James falhou miseravelmente em todas as tentativas de não adjetivar sua boneca com as palavras mais delicadas.

 

A caminhonete oliva seguiu caminho pela estrada, passou por desvios pavimentados entre as árvores e contornou o lago. Chegaram onde o mapa indicava que existia uma cidade, mas só havia escombros agora. Novi Grad. Eles saíram do automóvel, pois não era possível avançar mais sobre quatro rodas. Ninguém mais estava ali.

Bucky a observou aproximar-se de pedaços de concreto e um outdoor retorcido, datando uma promoção de supermercado de 2015.

Ele ainda não estava num país próximo como a Romênia, mas recordava-se da época em que isso aconteceu. Filmagens de destroços. Corpos, robôs. Nenhuma pessoa sabia o que era Sokovia até essa nação virar pó por conta de sua capital. Bucky, na ocasião ainda tentando distinguir seu eu do Soldado, do recurso, do instrutor americano, assistiu todas essas notícias pela televisão sem entender.

Também não se sentia muito bem no momento presente.

 

Wanda desviou de um eletrodoméstico enferrujado, um fogão talvez, e andou mais um punhado de passos. O cheiro de fuligem ainda estava ali, mesmo após dois anos e todas as suas estações. A cratera também. Ela aproximou-se da borda, seu peito vazio. Ao lado, James Barnes.

 

— Ali era o orfanato. — Ergueu o braço e apontou para um ponto distante no horizonte, no antigo centro da cidade. — Onde eu e Pietro crescemos depois de… — Deu de ombros.— Você sabe. Do outro lado, mais ao Norte, onde tem ainda aquelas estruturas de metal, vê?

— Sim.

— Era um bairro romani, na periferia.
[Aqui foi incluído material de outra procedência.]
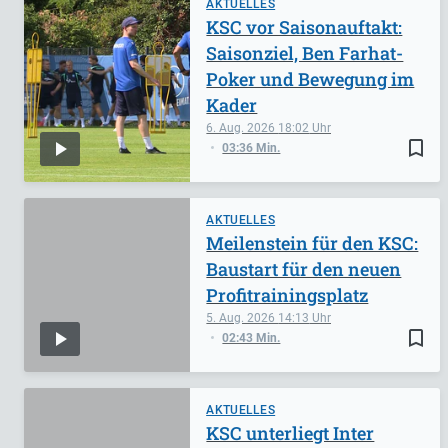
AKTUELLES
KSC vor Saisonauftakt:
Saisonziel, Ben Farhat-
Poker und Bewegung im
Kader
6. Aug. 2026
18:02
bookmark_border
03:36 Min.
AKTUELLES
Meilenstein für den KSC:
Baustart für den neuen
Profitrainingsplatz
5. Aug. 2026
14:13
bookmark_border
02:43 Min.
AKTUELLES
KSC unterliegt Inter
Minha casa ficava lá. Nós comprávamos doces na esquina de baixo e o meu pai vendia bonecos entalhados a mão na feira. Às sextas...

Ela começou a lacrimejar, tremendo.

— Wanda…

— Às sextas-feiras nós comemoravamos o shabat.— Uma pausa. — Não tem nenhum Memorial para as vítimas, James. Não existe nenhuma ajuda humanitária. E eu… — Lutou para continuar coerente. — Eu contribuí pra tudo isso. A “Feiticeira Escarlate” se encontrou com um monstro de metal ali, na igreja exatamente no centro da cidade há dois anos. E o que eu fiz para… Não sei, reconstruir? Nada. Só sei destruir as coisas.

— Isso não é verdade.

Ela parou um instante. O que ele dissera foi gentil, mas inocente. Talvez pensasse da mesma forma sobre si mesmo, mas Bucky não tinha escolhido sua vida de Soldado Invernal. Ela sim.

— Olhe ao seu redor, James. Isso é uma cidade fantasma. Uma cidade morta. Passei dois anos depois disso tudo, achando que faria alguma diferença e… Aqui só existe miséria. Minha própria casa.

Bucky demorou para responder.

— Eu sei. Eu sei. Mas não foi sua culpa. Ou só sua. — Ela tentou argumentar, mas foi impedida quando ele pegou sua mão. — Todos tiveram parte nisso.

Wanda fechou as pálpebras, mordeu os lábios. Fazia força para não tornar-se apenas lágrimas e lamentos na frente dele.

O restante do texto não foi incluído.